Bryce Courtenay The Power of One, the Power of Words

April Fool's Day

April Fool's Day

Synopsis:

    This is the hardest book I shall ever write. In fact, if I'd had my way it would never have been written. It is the story of Damon, my youngest son, who was born a haemophiliac and, at the age of seventeen, received a blood transfusion (among the many thousands he'd had in his life) except that this one contained the HIV virus. He died of AIDS six years later. Damon was so appalled at the public apathy as well as lack of sympathy for those gay people who contracted the AIDS virus that he begged me to write a book. "Dad, tell them it's only a virus and not a punishment from God." I repeatedly told him I wasn't up to the task, it was a book I couldn't write as it would expose him, his brothers and mother, our whole life to public scrutiny. As he lay dying in my arms he whispered, "Dad, thank you for a wonderful life … but please write the book.' Damon was right, April Fool's Day is the biggest selling biography in Australian history and has changed the way people think about AIDS all over the world.

 

Book Excerpt:

Damon Courtenay is Not to be Touched,
Not Ever.

One

Death on a Saffron Morning.

Damon died in the third week after Pinatubo, a small, unknown volcano in the Philippines, started to belch smoke and spew ash, pushing smoke higher and higher into the stratosphere where the great up-draughts and crosswinds that swirl above the earth swept it to a height of twenty-two thousand feet and spread it like a blanket across the blue Pacific Ocean.

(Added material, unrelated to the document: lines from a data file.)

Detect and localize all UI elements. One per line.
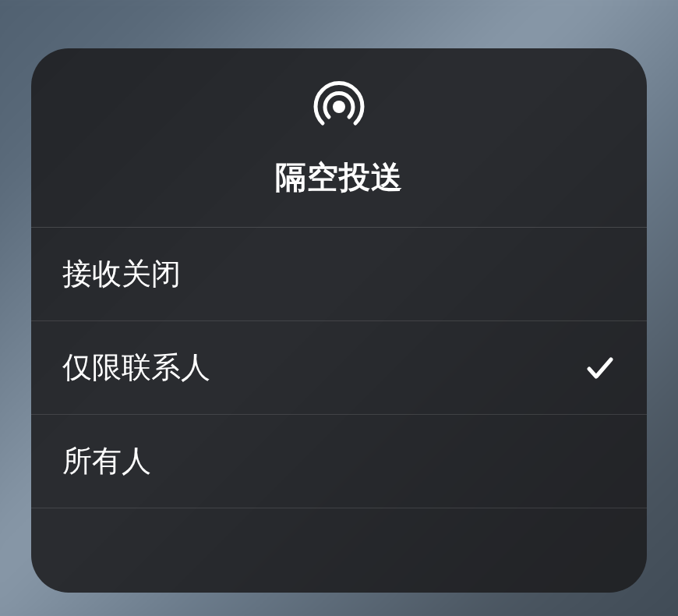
option-everyone[interactable]: 所有人 [31,415,647,508]
option-label: 所有人 [62,441,151,481]
airdrop-icon [312,80,366,134]
airdrop-settings-panel: 隔空投送 接收关闭 仅限联系人 所有人 [31,48,647,593]
svg-point-0 [333,101,345,113]
option-list: 接收关闭 仅限联系人 所有人 [31,228,647,508]
checkmark-icon [584,352,616,384]
panel-title: 隔空投送 [275,156,403,199]
option-label: 仅限联系人 [62,348,210,388]
panel-header: 隔空投送 [31,48,647,228]
option-receiving-off[interactable]: 接收关闭 [31,228,647,321]
option-label: 接收关闭 [62,254,181,294]
option-contacts-only[interactable]: 仅限联系人 [31,321,647,415]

An hour before dawn each day the sunset on the light side of the earth reflected its glow against this great smokescreen and bounced it into the dark sleeping side to create a false dawn. The first of these false dawns occurred in Sydney on April the first 1991, the morning Damon died. An April Fool's dawn on April Fool's Day.

We all thought Damon would die sometime over the Easter long weekend, though God knows, he'd beaten the odds often enough before. The mighty Damon, just when you thought he was a goner, he would make it round the final corner on wobbly legs and totter down the home straight to be back with us again. But each time it was harder and each time he was weaker, a little bit of his old self left behind.

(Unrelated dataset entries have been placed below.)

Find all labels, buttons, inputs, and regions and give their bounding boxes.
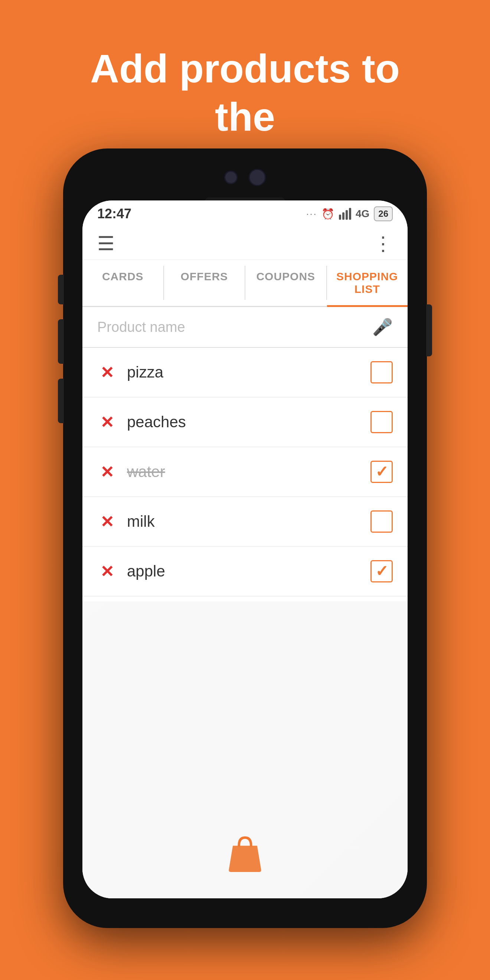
app-header: ☰ ⋮ [83, 227, 407, 260]
item-name-peaches: peaches [127, 413, 371, 431]
delete-water-button[interactable]: ✕ [97, 462, 116, 482]
delete-milk-button[interactable]: ✕ [97, 512, 116, 531]
status-time: 12:47 [97, 206, 131, 222]
alarm-icon: ⏰ [321, 208, 334, 220]
item-name-pizza: pizza [127, 363, 371, 381]
status-bar: 12:47 ··· ⏰ 4G 26 [83, 200, 407, 227]
front-camera-sensor [224, 171, 237, 184]
checkbox-apple[interactable]: ✓ [371, 560, 393, 582]
shopping-list-container: ✕ pizza ✕ peaches ✕ [83, 348, 407, 898]
checkbox-peaches[interactable] [371, 411, 393, 433]
power-button [426, 304, 432, 356]
item-name-apple: apple [127, 562, 371, 580]
item-name-water: water [127, 463, 371, 481]
x-icon: ✕ [100, 413, 114, 432]
network-type: 4G [356, 208, 369, 220]
list-item: ✕ water ✓ [83, 447, 407, 497]
list-item: ✕ milk [83, 497, 407, 547]
tab-shopping-list[interactable]: SHOPPING LIST [327, 260, 408, 306]
x-icon: ✕ [100, 512, 114, 531]
battery-icon: 26 [374, 207, 393, 221]
search-input[interactable]: Product name [97, 319, 372, 335]
status-dots: ··· [306, 208, 317, 220]
more-options-icon[interactable]: ⋮ [374, 232, 393, 255]
tab-cards[interactable]: CARDS [83, 260, 163, 306]
checkbox-water[interactable]: ✓ [371, 461, 393, 483]
front-camera-lens [249, 169, 266, 186]
signal-icon [339, 208, 351, 220]
silent-button [58, 275, 64, 304]
list-item: ✕ pizza [83, 348, 407, 398]
checkbox-milk[interactable] [371, 511, 393, 533]
shopping-bag-area [223, 832, 267, 876]
delete-apple-button[interactable]: ✕ [97, 562, 116, 581]
shopping-bag-icon [223, 832, 267, 876]
camera-area [224, 169, 266, 186]
checkbox-pizza[interactable] [371, 361, 393, 383]
volume-down-button [58, 379, 64, 423]
phone-screen: 12:47 ··· ⏰ 4G 26 [83, 200, 407, 898]
nav-tabs: CARDS OFFERS COUPONS SHOPPING LIST [83, 260, 407, 307]
status-icons: ··· ⏰ 4G 26 [306, 207, 393, 221]
volume-up-button [58, 319, 64, 364]
microphone-icon[interactable]: 🎤 [372, 317, 393, 337]
tab-coupons[interactable]: COUPONS [245, 260, 326, 306]
x-icon: ✕ [100, 562, 114, 581]
phone-frame: 12:47 ··· ⏰ 4G 26 [63, 148, 427, 928]
item-name-milk: milk [127, 513, 371, 530]
x-icon: ✕ [100, 463, 114, 482]
checkmark-icon: ✓ [375, 563, 388, 579]
delete-peaches-button[interactable]: ✕ [97, 412, 116, 432]
list-item: ✕ apple ✓ [83, 547, 407, 597]
checkmark-icon: ✓ [375, 464, 388, 480]
hamburger-menu-icon[interactable]: ☰ [97, 232, 115, 255]
search-bar: Product name 🎤 [83, 307, 407, 348]
tab-offers[interactable]: OFFERS [164, 260, 245, 306]
list-item: ✕ peaches [83, 398, 407, 447]
delete-pizza-button[interactable]: ✕ [97, 363, 116, 382]
x-icon: ✕ [100, 363, 114, 382]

His brothers Brett and Adam were there with Celeste and Ann. Also Benita, his mother, with her anger at a son passing before his father, her love and the private, unreasonable guilt she'd carried for twenty-four years. We were Damon's family, Benita, Bryce, Brett, Adam, Celeste and Ann.

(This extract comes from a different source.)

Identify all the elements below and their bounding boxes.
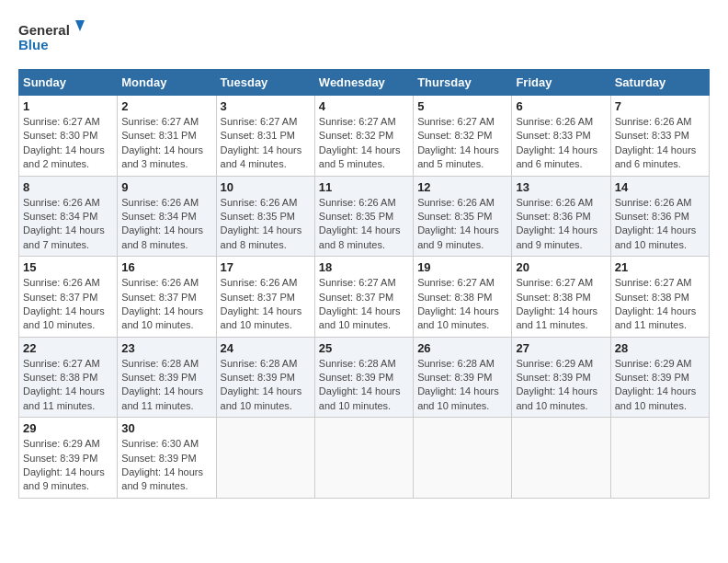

Celeste had been Damon's lover and had lived with him for the past six years. She had been his constant and devoted nurse. She dressed his bedsores, swabbed the thick yellow crusted thrush from his lips and the inside of his mouth and pus from his conjunctive eyes. She washed him and cleaned up when he was incontinent and dressed his shingles. She had administered his morphine and the complex two-hourly cocktail of pills that kept his frail heart pumping and his mind more or less focused.

It was Celeste, more than any of us, who had watched his body slowly deteriorate, his ribs growing sharply more pronounced under his taut translucent skin and his limbs becoming so thin and dry that it seemed as though they might snap when he was lifted into bed.

Damon, whose body had never been his strong point, now looked like a walking corpse, a Jew in one of those flickering black and white newsreel pictures taken by the Allies when they liberated the concentration camps.

Funny how those pictures were somehow meant to be in black and white, because the first thing you notice about approaching death is its lack of colour. Colour is an obscene pigment in the dying process.

Before death came to Damon, he appeared to fade, to be losing his colour. Damon's eyes were now smudged large, and set deep in his skull. There seemed to be no clear, clean hazel left to nourish them with life, they'd changed to a mottled brown, the colour of grape vinegar. Often, as he drank liquid morphine straight from the bottle, they would glaze over and lose focus, as though he'd pulled a shroud over them so he could hide his shame.

Then on April Fool's Day, a day which began with surprising, unexpected colour, Damon was ready. There was no colour left in him at all, he'd wrung the last drop out, used the last tiny bit to whisper that he loved us.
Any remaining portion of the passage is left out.